Big ideas for big compute: Cisco looks beyond Earth
Chuck Robbins, CEO of Cisco, used a recent interview to raise a provocative question: if the rapid growth of AI will require vast new data centers, should some of that capacity live off-planet? As a longtime supplier of the routers, switches, and software that make the internet and cloud possible, Cisco’s interest in where data centers are built is both practical and strategic.
The impetus is simple and immediate: large data centers are noisy, power-hungry neighbors and new builds have met growing local resistance. Moving some compute to space — an idea also mentioned by other industry leaders — could lessen terrestrial environmental strain, free up land and power resources, and create fresh ways to scale AI infrastructure without worsening community impacts.

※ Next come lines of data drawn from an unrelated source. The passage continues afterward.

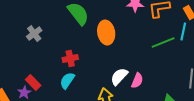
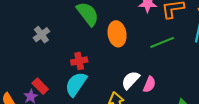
green line: (163, 43) -> (162, 42), moved
cyan semicircle: (67, 81) -> (76, 84), size x1.4

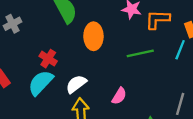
red cross: (79, 61) -> (48, 59), turned 35
white semicircle: (131, 80) -> (76, 84), moved

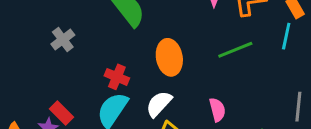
orange ellipse: (93, 36) -> (169, 57), moved
pink semicircle: (119, 96) -> (217, 110), turned -36

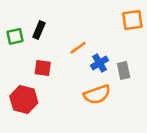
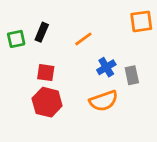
orange line: (78, 48) -> (83, 39), moved
red hexagon: (24, 100) -> (47, 102), moved

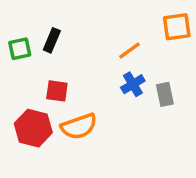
orange line: (83, 39) -> (129, 50), moved
orange semicircle: (104, 101) -> (79, 126), moved
red hexagon: (47, 102) -> (33, 128), moved

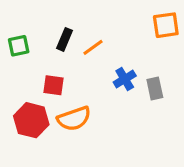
black rectangle: (52, 40) -> (65, 39), moved
orange line: (129, 50) -> (93, 47), moved

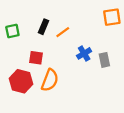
orange semicircle: (74, 119) -> (50, 80), turned -50

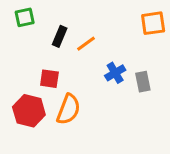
green square: (12, 31) -> (25, 17), moved

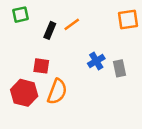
orange line: (86, 44) -> (72, 24), moved

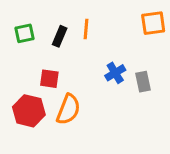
green square: (20, 15) -> (25, 33), moved
orange line: (72, 24) -> (86, 29), turned -49

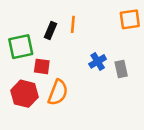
green square: (25, 33) -> (21, 47), moved, size x1.5

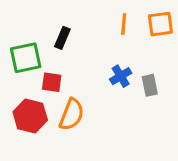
orange line: (73, 24) -> (124, 24), moved

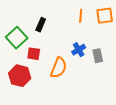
green square: (26, 58) -> (17, 38), turned -30
orange semicircle: (72, 114) -> (59, 68), moved

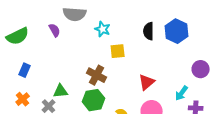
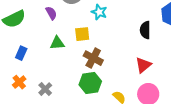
black semicircle: (149, 31) -> (145, 30), moved
yellow square: (118, 51) -> (82, 34), moved
green triangle: (61, 91) -> (57, 43), moved

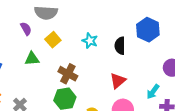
cyan star: (99, 12) -> (90, 41), moved
yellow square: (82, 34) -> (53, 40), moved, turned -35

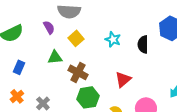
brown cross: (68, 74) -> (78, 72), moved
red triangle: (118, 81) -> (123, 79), moved

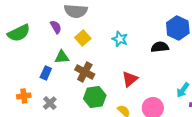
black semicircle: (143, 44) -> (160, 47), moved, turned 84
blue rectangle: (19, 67) -> (46, 73), moved
orange cross: (17, 96) -> (24, 96), turned 32

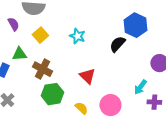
black semicircle: (160, 47) -> (117, 44), turned -42
red triangle: (130, 79) -> (87, 76), turned -36

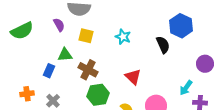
yellow square: (40, 35) -> (86, 36), turned -35
black semicircle: (117, 44) -> (163, 45), turned 114

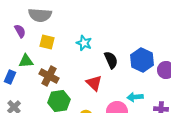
blue hexagon: (181, 26) -> (142, 60), moved
black semicircle: (163, 45) -> (111, 60), moved
cyan arrow: (186, 88) -> (135, 97), moved, turned 49

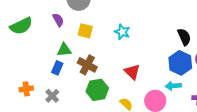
black semicircle: (111, 60) -> (184, 37), moved
blue hexagon: (142, 60) -> (180, 63), moved
blue rectangle: (10, 77) -> (57, 68), moved

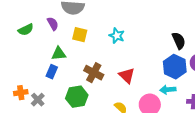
green semicircle: (21, 26) -> (26, 30), moved, size x0.7
brown cross: (87, 65) -> (94, 73), moved
green hexagon: (97, 90) -> (77, 97), moved
gray cross: (52, 96) -> (38, 100), moved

There are clear benefits worth celebrating: thinking about space-based or highly distributed compute reframes the infrastructure challenge as an opportunity for cleaner, more flexible deployment models. It also highlights Cisco’s role in enabling ambitious solutions — from fiber and edge networks to the datacenter interconnects that AI developers depend on.
Of course, the proposal is exploratory: technical, economic, and regulatory hurdles remain. But the broader takeaway is positive — major infrastructure players are actively innovating to balance AI growth with sustainability and community needs. Below are some potential upsides Cisco’s public thinking helps illuminate:
- Reduced local environmental footprint and land use by offloading some capacity.
- New market opportunities for companies that build space-hardened networking and cooling systems.
- Incentive for cross-industry collaboration on standards, latency mitigation, and regulation for extraterrestrial infrastructure.